Wednesday, August 26, 2015

Cross Stitch as Therapy & Another Kind of Cabin Fever

Here in the US the west and northwest are still in the midst of unimaginable wildfire conditions.  Truly, the reports on the evening news are incapable of transmitting what is happening here this summer.  

After so many years of restrictions on the healthy harvesting of timber which weakened them and made them susceptible to all sorts of insects and also simply were allowed to die and fill the forest with fuels, combined with very dry conditions, what we feared would happen has happened and we find ourselves in a 'perfect storm' of wildfires.

This is what our normal view from Gracewood looks like and oh how grateful I will be when it returns.

Normal View from Gracewood
And this is what our sunrises look like now, day after day the sky is filled with smoke turning the sun and the moon blood red.

Smokey Sunrise

Every morning we check the sites reporting the fires and often find they've doubled overnight.  We are praying for rain but also that the lightning that comes with it won't start new fires.

So many have found themselves in worse conditions than we have, the fire just 5 miles from us started a month ago and being one of the first we had immediate response from the professional fire fighting teams and we're very thankful to say that it is 80% contained and not expected to grow.  Those whose fires started after that often found that there was no one to come when they called for help.

8 miles southeast of us a much larger fire complex has grown to 11,000 acres with just 5% contained.  Finally some military personnel arrived this week as well as some fire fighters from Australia and New Zealand and even though this particular fire has a lot of potential for growth, now at least we have more resources to fight it.

The air has been exceedingly bad, they are measuring levels in Spokane more hazardous than they've ever recorded.  Having asthma I have been confined to the house with air conditioner, air purifiers and humidifiers running around the clock.

And that is why I said that cross stitch can be very therapeutic!

I never have 'cabin fever' in winter since even if it is a little stroll I love to be out in the cold and snow, but now we are experiencing another kind of 'trapped' feeling as we sit inside surrounded by choking smokey skies.
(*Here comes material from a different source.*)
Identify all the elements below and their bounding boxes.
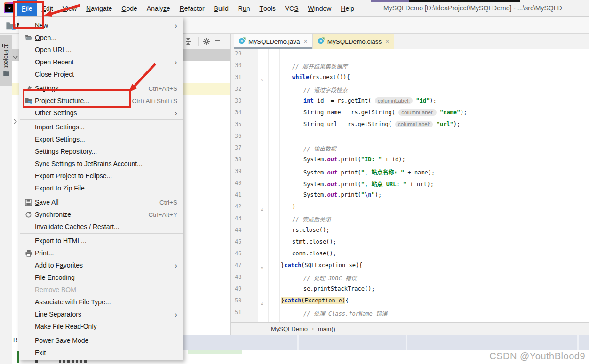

Stitching the model of 'Kyoto' has been a great way to get my mind on something else and I've found cross stitch really can take you to another better 'place' while you are working a project.

Kyoto

I wasn't able to get a good outside photo of Kyoto, the background is much lighter and brighter than this photo shows, but I am very happy with these three shades of blue which are close to correct in this pic.

Jasper's 2nd Birthday

One of the sad things in all of this has been the animals who can't get in out of the smoke or who have fled one area of fire to find only more fire.  We've seen an increase in deer and bear visitors to our bird feeding area and we've been stripping our apple trees to pile them up for whatever animal comes by needing a bite.  The birds are cleaning our feeders out daily since they are finding it difficult to find their usual food in the forest.
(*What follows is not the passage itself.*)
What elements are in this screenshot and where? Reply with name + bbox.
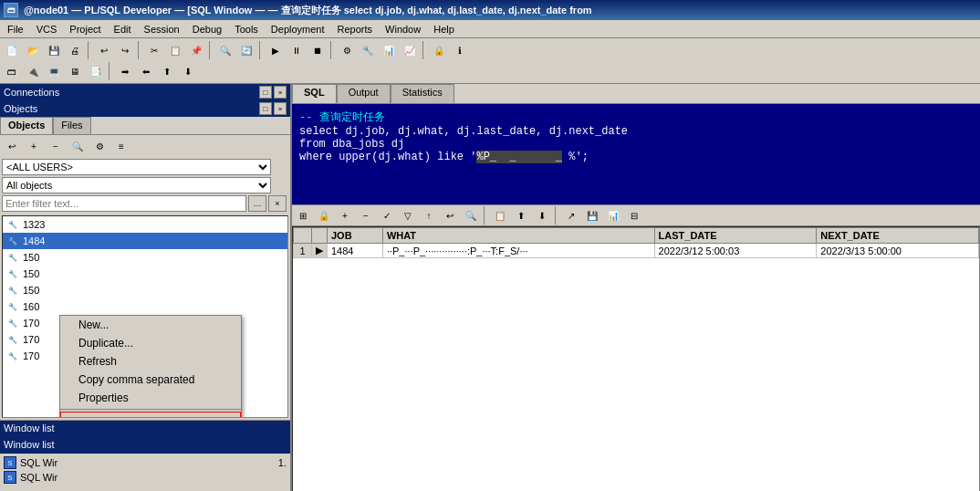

It has also been a challenge to keep our Chessie, Jasper, in the house and out of the smoke when he is a rambunctious two year old who needs lots of exercise.

This has definitely been a stressful time, with suitcases packed if we have to evacuate and the challenges each day is bringing, but I'm reminded of the most oft mentioned phrase in the Bible - 'and it came to pass' - and am grateful that this too 'shall pass'.

Monday, August 3, 2015

Wildfire Near & a Beautiful Reminder of 'Things Unseen'

One of the great concerns of living in the mountainous west is wildfire.  After almost 30 years living here in northeast Washington state we've had some lovely wet and relatively cool summers and others that were dry and hot and this year has been one of the hottest and driest and that concern about the possibility of wildfires that are too near has come to pass.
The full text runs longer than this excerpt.